13 mars 2020


" Ouragan "   de Laurent Gaudé   18/20



      A la Nouvelle-Orléans, humant l'air du petit matin, Joséphine, une femme noire bientôt centenaire, sait que la grande vicieuse est de retour et que sa force dépassera celle de tous les ouragans qu'elle a vu s'abattre sur son pays de cœur, la Louisiane.

      A partir de la catastrophe climatique de 2005, où les forces de la nature se déchaînent avec une fureur inédite, Laurent Gaudé nous propose une hétéroclite galerie de personnages n'ayant pas pu quitter la ville pour se mettre à l'abri. Devant la colère des éléments, chacun d'eux sera confronté à sa vérité profonde. En effet, quand le chaos et la peur règnent, quand il n'y a plus personne pour faire respecter la loi, l'anarchie prend le relais avec ce qu'elle a de plus détestable. Dans ce pays ravagé où tout repère social ou moral est banni, l'Homme se révèle à lui-même, les masques tombent.

      Parmi la dizaine de protagonistes qui vont se croiser, formant une chorale symbolisant les cris et les pleurs d'une ville abandonnée à son sinistre sort, l'une de ces voix, celle de Joséphine, rappelle la condition humaine du peuple noir. Elle chante la douleur de toutes les tragédies qu'il a vécues, de toutes les injustices qu'il a subies et subies encore aujourd'hui. Malgré tout cela, ou à cause de tout cela, Joséphine ne plie jamais le genou, sa dignité est sa seule force et sa détermination est d'être, en toutes circonstances, une femme debout.

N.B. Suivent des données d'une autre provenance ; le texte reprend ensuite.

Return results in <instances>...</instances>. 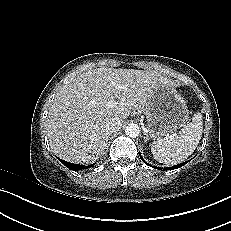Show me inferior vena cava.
I'll return each mask as SVG.
<instances>
[{"label": "inferior vena cava", "instance_id": "inferior-vena-cava-1", "mask_svg": "<svg viewBox=\"0 0 231 231\" xmlns=\"http://www.w3.org/2000/svg\"><path fill=\"white\" fill-rule=\"evenodd\" d=\"M120 128H121V125L119 122H112L106 125V131L109 134L116 133Z\"/></svg>", "mask_w": 231, "mask_h": 231}]
</instances>
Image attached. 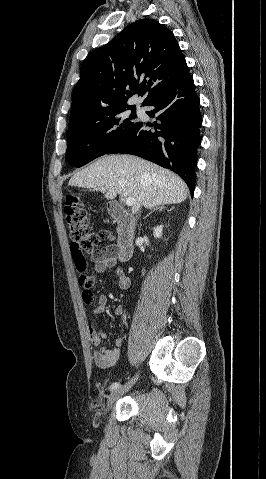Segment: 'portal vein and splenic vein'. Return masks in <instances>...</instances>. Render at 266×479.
Segmentation results:
<instances>
[{
	"instance_id": "portal-vein-and-splenic-vein-1",
	"label": "portal vein and splenic vein",
	"mask_w": 266,
	"mask_h": 479,
	"mask_svg": "<svg viewBox=\"0 0 266 479\" xmlns=\"http://www.w3.org/2000/svg\"><path fill=\"white\" fill-rule=\"evenodd\" d=\"M99 190H100V191H105V188H104V187H100ZM135 202H136V200H135L134 197H127V198L125 199V204H126L127 206H133V205L135 204Z\"/></svg>"
}]
</instances>
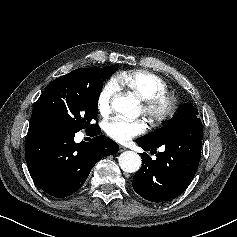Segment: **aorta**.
<instances>
[{"label": "aorta", "instance_id": "aorta-1", "mask_svg": "<svg viewBox=\"0 0 237 237\" xmlns=\"http://www.w3.org/2000/svg\"><path fill=\"white\" fill-rule=\"evenodd\" d=\"M138 100L132 96H115L111 101V107L118 113L129 118H135L139 115ZM121 169L128 173L136 172L141 167V157L133 151H125L118 158Z\"/></svg>", "mask_w": 237, "mask_h": 237}]
</instances>
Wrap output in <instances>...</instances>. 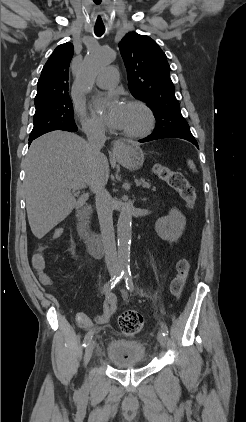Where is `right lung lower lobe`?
Here are the masks:
<instances>
[{"label": "right lung lower lobe", "mask_w": 246, "mask_h": 422, "mask_svg": "<svg viewBox=\"0 0 246 422\" xmlns=\"http://www.w3.org/2000/svg\"><path fill=\"white\" fill-rule=\"evenodd\" d=\"M69 132H75V131H77V127H75V128H73V129H70V130H68ZM34 139H32V140H29V145H30V143L33 141Z\"/></svg>", "instance_id": "obj_1"}]
</instances>
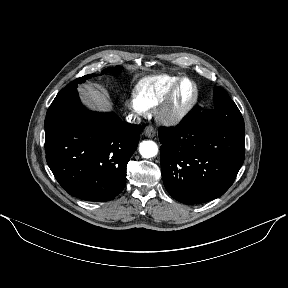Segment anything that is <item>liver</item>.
I'll list each match as a JSON object with an SVG mask.
<instances>
[{"mask_svg": "<svg viewBox=\"0 0 288 288\" xmlns=\"http://www.w3.org/2000/svg\"><path fill=\"white\" fill-rule=\"evenodd\" d=\"M83 101L85 104L94 110L108 111L112 104L109 100V96L94 87H85L80 89Z\"/></svg>", "mask_w": 288, "mask_h": 288, "instance_id": "obj_1", "label": "liver"}]
</instances>
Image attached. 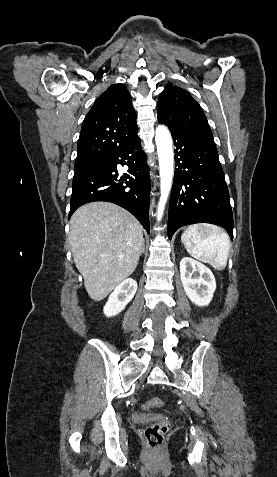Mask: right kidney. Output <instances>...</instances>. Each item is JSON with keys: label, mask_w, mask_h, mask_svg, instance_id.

      Dans ce capharnaüm, un religieux se croit autorisé à être la main de Dieu, la main qui punit, la main de l'apocalypse, celle qui poursuit l'oeuvre dévastatrice de l'ouragan. Puisque Dieu a décidé de punir cette ville, il m'autorise à parfaire sa dévastation. Je suis le prolongement de sa volonté, je suis l'homme qui condamne et l'outil qui châtie au nom du seigneur tout puissant ! Toute la folie du monde est représentée dans ce personnage illuminé.

      Une fois de plus, Laurent Gaudé évite les clichés et nous raconte l'histoire de miséreux non seulement démunis, mais usés, épuisés et vaincus par la vie. Ils devront, une fois encore, livrer un combat de plus, un combat de trop ? Quand ce n'est pas une lutte contre la discrimination absurde et assassine du peuple blanc, c'est une bataille contre un ouragan d'une force inouïe. N'ayant pu fuir par faute de moyen, contrairement à la majorité blanche, ce peuple de douleur devra faire le dos rond et prier pour implorer la clémence de forces incontrôlables : celle de la tempête, celle de l'eau qui monte, celle des alligators profitant d'une manne inespérée et celle des hommes sans morale.

      Ouragan est l'histoire d'une tragédie, portée haut par une langue incisive et poétique, et dont certaines phrases résonnent dans nos têtes, telles des incantations.